Skip to main content
Generic search returns URLs and snippets that mean nothing five minutes later. Caesar returns handles: a stable identity for the document, the passage, the specific capture the content came from, and the search that produced it. The handles thread through the whole loop — search, read, feedback — so a citation points at content that can be verified later.

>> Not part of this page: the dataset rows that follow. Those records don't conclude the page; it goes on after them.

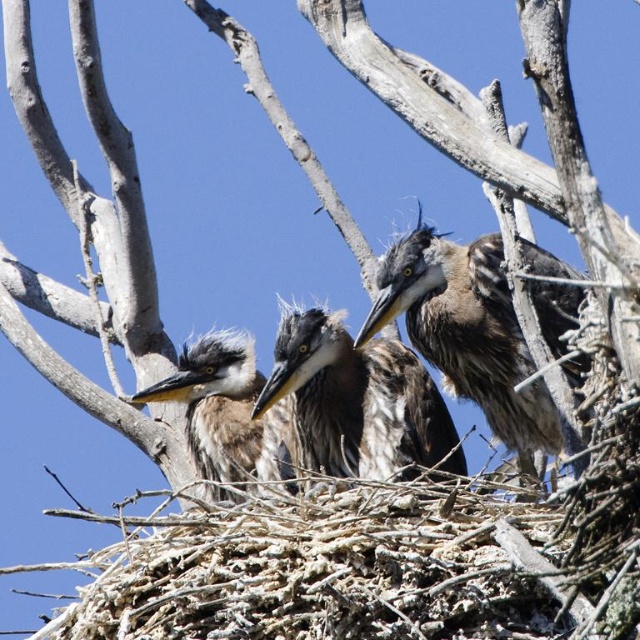 Looking at this image, can you confirm if gray fluffy heron at center is positioned above gray downy feathers at center?

Yes, gray fluffy heron at center is above gray downy feathers at center.

How distant is gray fluffy heron at center from gray downy feathers at center?

gray fluffy heron at center and gray downy feathers at center are 1.48 meters apart.

What do you see at coordinates (467, 332) in the screenshot?
I see `gray fluffy heron at center` at bounding box center [467, 332].

Locate an element on the screen. The width and height of the screenshot is (640, 640). gray fluffy heron at center is located at coordinates (467, 332).

Is gray fluffy heron at center closer to camera compared to grayish-brown feathers at center?

Yes, gray fluffy heron at center is closer to the viewer.

Between point (440, 365) and point (355, 433), which one is positioned in front?

Positioned in front is point (355, 433).

Identify the location of gray fluffy heron at center. The height and width of the screenshot is (640, 640). (467, 332).

Image resolution: width=640 pixels, height=640 pixels. Find the location of `grayish-brown feathers at center`. grayish-brown feathers at center is located at coordinates (356, 401).

Who is more forward, (372, 355) or (259, 428)?

Point (372, 355) is more forward.

At what (x,y) coordinates should I click in order to perform the action: click on grayish-brown feathers at center. Please return your answer as a coordinate pair (x, y). Image resolution: width=640 pixels, height=640 pixels. Looking at the image, I should click on (356, 401).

A glass orb holding layered documents, punched-card textures, botanical shadows, and orbiting provenance paths.
cURL
curl -s https://search-api-staging-779189860552.europe-west1.run.app/v1/search \
  -H "Content-Type: application/json" \
  -d '{
    "query": "linux kernel amd gpu suspend",
    "max_results": 1,
    "response": { "verbosity": "full" }
  }'
The result, trimmed and annotated:
{
  "search_id": "a7e2b9c1-3d4f-4a5b-8c6d-9e0f1a2b3c4d",  // handle for /v1/feedback
  "ranking": {
    "mode": "standard",
    "ranker_version": "reranked_v1",
    "score_scope": "response_local"                      // scores never compare across responses
  },
  "results": [
    {
      "rank": 1,                                          // response-local — never store as a fact
      "doc_id": "0c944fa8-4c8f-4f48-9b08-0fb2fd3438ec",   // stable document identity
      "canonical_url": "https://example.com/amdgpu-suspend-regression",
      "source_url": "https://example.com/amdgpu-suspend-regression?utm_source=feed",
      "title": "amdgpu: suspend regression report",
      "score": { "value": 0.87 },                         // response-local — never store as a fact
      "metadata": {
        "first_seen_at": "2026-06-12T09:58:00Z",
        "last_seen_at": "2026-06-12T09:58:00Z",
        "last_crawled_at": "2026-06-12T09:58:00Z",
        "extracted_at": "2026-06-12T09:58:00Z",
        "content_digest": "sha256:3f6e…",                 // verify content identity across reads
        "published_at": "2026-06-01T00:00:00Z"
      },
      "provenance": {                                     // only at response.verbosity "full"
        "capture_id": "c3d4e5f6-a7b8-4c9d-8e0f-1a2b3c4d5e6f",
        "capture_time": "2026-06-12T09:58:00Z"
      },
      "passages": [
        {
          "passage_id": "d4e5f6a7-b8c9-4d0e-9f1a-2b3c4d5e6f70",
          "doc_id": "0c944fa8-4c8f-4f48-9b08-0fb2fd3438ec",
          "ordinal": 1,
          "text": "Suspend works on 6.9 but resume fails…"
        }
      ]
    }
  ]
}

The handles

All identifiers are plain UUIDs. The content handles — doc_id, capture_id, and passage_id — are derived deterministically, so the same input produces the same handle. search_id and request_id are minted fresh for every response.
HandleIdentifiesDerivation and stability
doc_idThe canonical documentDerived from canonical_url. The same document keeps the same doc_id across searches and recrawls.
capture_idOne specific capture of the documentDerived from the capture source, a UTC day bucket, and the retrieval request. A re-fetch on a new day is a new capture with a new capture_id.
passage_idOne passage in the latest captureDerived from doc_id, capture_id, ordinal, and a hash of the passage text. It changes when the content changes or a newer capture replaces the old one — a latest-capture handle, not an eternal one.
search_idOne /v1/search responseThe handle /v1/feedback uses to attribute an event to a ranked result set.
request_idOne HTTP requestFor debugging and support; appears on every response, including errors.

Stable vs. response-local

Identity is stable; ranking is not. Treat them differently:
  • Safe to store and cite: doc_id, canonical_url, capture_id, capture_time, passage_id (valid until the content changes), content_digest, and search_id (for feedback).
  • Never store as facts: rank and score.value. The ranking.score_scope field is always "response_local" — scores compare results within one response only, never across responses, modes, or ranker versions. score is present only when the second-stage reranker scored the result; in fast mode it is absent.
Replayed searches may be served from cache. Deterministic ordering, stable scores, and identical search_id values across repeated identical queries are not guaranteed. If you need to refer back to a specific result set, keep the search_id from the response you actually received.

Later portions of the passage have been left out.